Background CT-derived bronchial parameters have been linked to chronic obstructive pulmonary disease and asthma severity, but little is known about these parameters in healthy individuals. Purpose To investigate the distribution of bronchial parameters at low-dose CT in individuals with healthy lungs from a Dutch general population. Materials and Methods In this prospective study, low-dose chest CT performed between May 2017 and October 2022 were obtained from participants who had completed the second-round assessment of the prospective, longitudinal Imaging in Lifelines study. Participants were aged at least 45 years, and those with abnormal spirometry, self-reported respiratory disease, or signs of lung disease at CT were excluded. Airway lumens and walls were segmented automatically.

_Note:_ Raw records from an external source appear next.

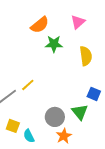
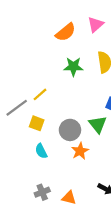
orange semicircle: (40, 25) -> (66, 32), moved
green star: (54, 44) -> (73, 67), moved
yellow square: (13, 126) -> (37, 123), moved

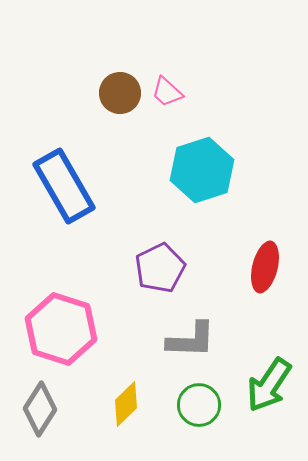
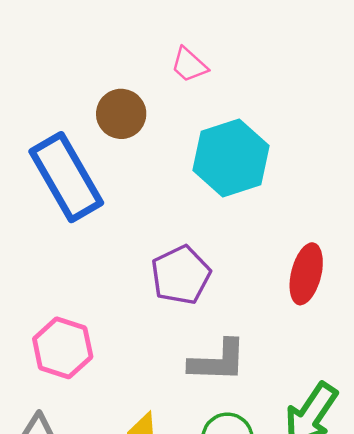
brown circle: (120, 93) -> (121, 114), moved
pink hexagon: (61, 329) -> (63, 348), size x0.7

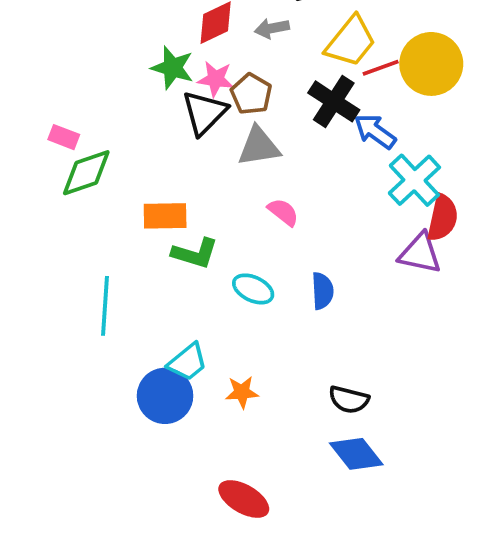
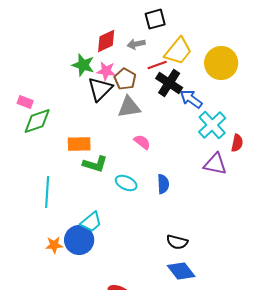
red line: (381, 68) -> (157, 65), moved
red semicircle: (443, 218) -> (237, 143), moved, size x0.7
orange star: (242, 392) -> (54, 245), moved

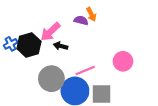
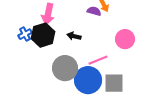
pink arrow: (50, 32) -> (48, 14), moved, turned -35
pink circle: (123, 61) -> (125, 39), moved

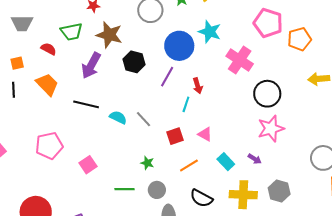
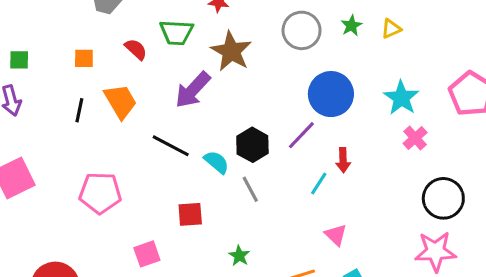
cyan star: (210, 32) -> (401, 98), moved
pink cross: (240, 60) -> (415, 138), size x0.6
black hexagon: (134, 62) -> (252, 145), moved
black line: (14, 90) -> (79, 110), moved
cyan semicircle: (118, 117) -> (216, 162), moved
red square: (175, 136) -> (190, 214), moved
pink square: (88, 165) -> (147, 254), moved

The square root of the bronchial wall area of a hypothetical airway with an internal perimeter of 10 mm (Pi10), luminal area (LA), wall thickness (WT), and wall area percentage were calculated. Associations between sex, age, height, weight, smoking status, and bronchial parameters were assessed using univariable and multivariable analyses. Results The study sample was composed of 8869 participants with healthy lungs (mean age, 60.9 years ± 10.4 [SD]; 4841 [54.6%] female participants), including 3672 (41.4%) never-smokers and 1197 (13.5%) individuals who currently smoke. Bronchial parameters for male participants were higher than those for female participants (Pi10, slope [ß] range = 3.49-3.66 mm; LA, ß range = 25.40-29.76 mm2; WT, ß range = 0.98-1.03 mm; all P < .001). Increasing age correlated with higher Pi10, LA, and WT (r2 range = 0.06-0.09, 0.02-0.01, and 0.02-0.07, respectively; all P < .001). Never-smoking individuals had the lowest Pi10 followed by formerly smoking and currently smoking individuals (3.62 mm ± 0.13, 3.68 mm ± 0.14, and 3.70 mm ± 0.14, respectively; all P < .001). In multivariable regression models, age, sex, height, weight, and smoking history explained up to 46% of the variation in bronchial parameters. Conclusion In healthy individuals, bronchial parameters differed by sex, height, weight, and smoking history; male sex and increasing age were associated with wider lumens and thicker walls. © RSNA, 2024 Supplemental material is available for this article. See also the editorial by Emrich and Varga-Szemes in this issue.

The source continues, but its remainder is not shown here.